Defensive Programming
Systematic approach to software that handles misuse, invalid inputs, and infrastructure failures
Tags
Overview
Purpose
Systematic approach to software that handles misuse, invalid inputs, and infrastructure failures
Rules
DEF-001: Define explicit contracts: every function has preconditions (what must be true before call), postconditions (what is guaranteed after), and invariants (what is preserved).
McConnell Ch.8 — "The best form of defensive coding is not inserting errors in the first place." Meyer DbC — formalize expectations between caller and callee.
Verification: Code review
DEF-002: Validate ALL external input at system boundaries. Internal code trusts typed data that has already passed boundary validation.
McConnell Ch.8 "barricades" — sanitize at entry points, trust inside. Hunt/Thomas — "Don't trust external data." ISO 25010 — reliability requires input faultlessness.
Verification: Code review + integration tests
DEF-003: Detect errors at the earliest possible point. Fail immediately with clear diagnostics rather than propagating corrupt state.
Hunt/Thomas — "Dead Programs Tell No Tales." Nygard — Fail Fast pattern prevents cascade. McConnell — catch bugs at compile/lint time, not runtime.

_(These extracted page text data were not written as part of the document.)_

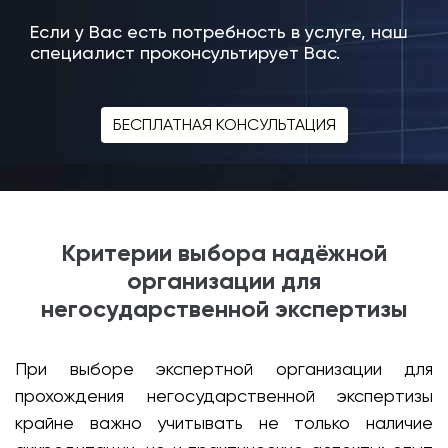
Если у Вас есть потребность в услуге, наш
специалист проконсультирует Вас.
БЕСПЛАТНАЯ КОНСУЛЬТАЦИЯ
Критерии выбора надёжной
организации для
негосударственной экспертизы
При выборе экспертной организации для
прохождения негосударственной экспертизы
крайне важно учитывать не только наличие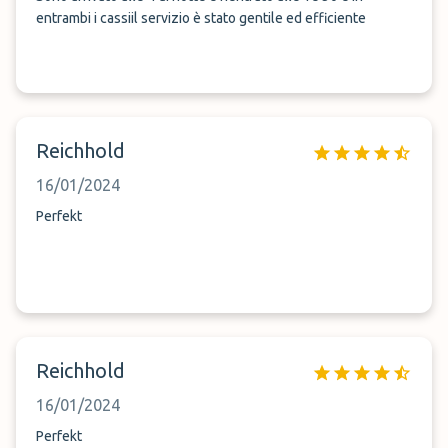
entrambi i cassiil servizio è stato gentile ed efficiente
Reichhold
16/01/2024
Perfekt
Reichhold
16/01/2024
Perfekt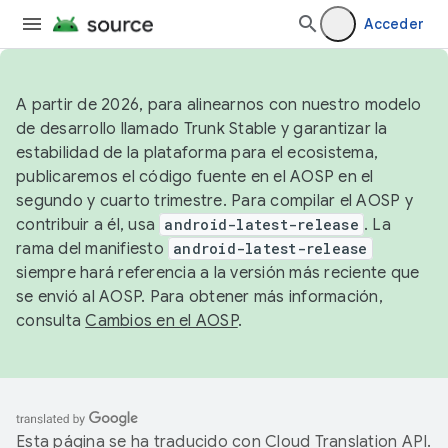
Acceder
A partir de 2026, para alinearnos con nuestro modelo
de desarrollo llamado Trunk Stable y garantizar la
estabilidad de la plataforma para el ecosistema,
publicaremos el código fuente en el AOSP en el
segundo y cuarto trimestre. Para compilar el AOSP y
contribuir a él, usa
android-latest-release
. La
rama del manifiesto
android-latest-release
siempre hará referencia a la versión más reciente que
se envió al AOSP. Para obtener más información,
consulta
Cambios en el AOSP
.
Esta página se ha traducido con
Cloud Translation API
.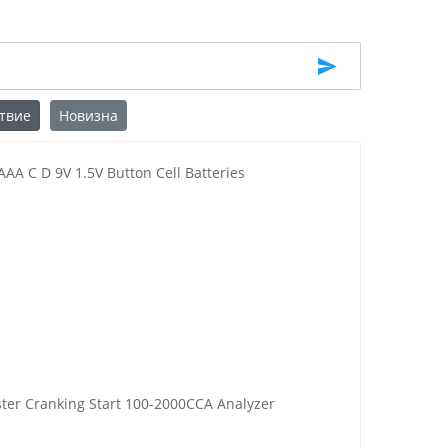
твие
Новизна
AAA C D 9V 1.5V Button Cell Batteries
ster Cranking Start 100-2000CCA Analyzer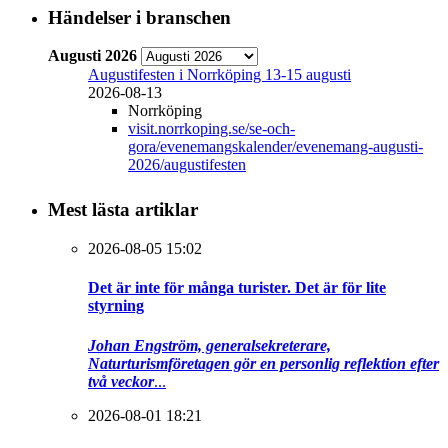
Händelser i branschen
Augusti 2026
Augustifesten i Norrköping 13-15 augusti
2026-08-13
Norrköping
visit.norrkoping.se/se-och-
gora/evenemangskalender/evenemang-augusti-
2026/augustifesten
Mest lästa artiklar
2026-08-05 15:02
Det är inte för många turister. Det är för lite
styrning
Johan Engström, generalsekreterare,
Naturturismföretagen gör en personlig reflektion efter
två veckor
...
2026-08-01 18:21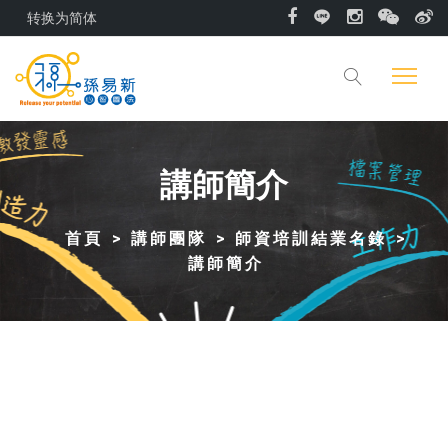
转换为简体
講師簡介
首頁
講師團隊
師資培訓結業名錄
講師簡介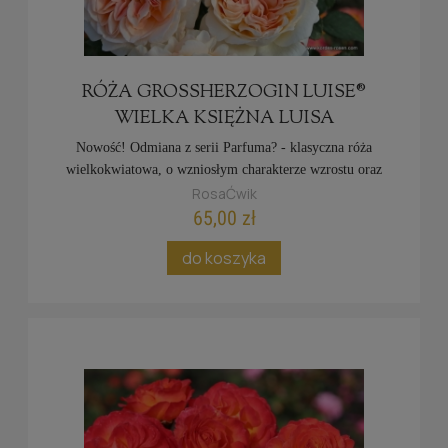
RÓŻA GROSSHERZOGIN LUISE® W
IELKA KSIĘŻNA LUISA
Nowość! Odmiana z serii Parfuma? - klasyczna róża
wielkokwiatowa, o wzniosłym charakterze wzrostu oraz
RosaĆwik
wielkich symetrycznych kwiatach, co czyni ją idealną różą
na kwiat cięty.
65,00 zł
do koszyka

Verification: Code review + error scenario tests
DEF-004: Use assertions for conditions that should NEVER be false in correct code. Assertions document assumptions and catch programming errors during development.
McConnell Ch.8 — "Use assertions to document and verify assumptions." Hoare logic — {P}C{Q} formalizes invariant reasoning.
Verification: Code review
DEF-005: Handle errors explicitly with context. Never swallow errors (empty catch), never ignore returned errors, always wrap with operation context.
Martin Clean Code Ch.7 — exceptions over return codes, informative messages. McConnell — "Decide on a general approach to bad parameters" at project level.
Verification: Code review + linter rules (Go errcheck, TS strict)
DEF-006: Use the type system as first line of defense. Strict typing, discriminated unions, branded types, and explicit input structs prevent entire categories of bugs at compile time.
McConnell — catch errors at compile time, not runtime. ISO 25010 — faultlessness requires correct-by-construction approach where possible.
Verification: Compiler/type-checker + code review
DEF-007: Use guard clauses (early returns) for special cases and error conditions. The normal execution path should be the least-indented code.
Fowler Refactoring — Replace Nested Conditional with Guard Clauses. McConnell — "Use guard clauses to simplify complex logic." Hunt/Thomas — flat code is defensive code.
Verification: Code review
DEF-008: Establish clear trust boundaries. Code inside the barricade trusts its data. Code at the barricade validates ruthlessly. Never mix the two.
McConnell Ch.8 — barricade = sanitization layer at entry. Maps to FDD: SI layer is the barricade, PD layer trusts typed data inside.
Verification: Architecture review + integration tests
DEF-009: When non-critical components fail, continue operating in degraded mode. Serve cached data, return partial results, use fallback backends.
Nygard Release It — circuit breaker, bulkhead, shed load. ISO 25010 — fault tolerance and recoverability. McConnell — defensive design considers failure modes.
Verification: Chaos testing + fallback integration tests
DEF-010: Ensure resources are always released: use defer for cleanup, context for cancellation, bounded pools for connections, and timeouts for all external calls.
Nygard — timeout, steady state patterns. Go context package — propagate cancellation. McConnell — "Don't leave cleanup to the caller."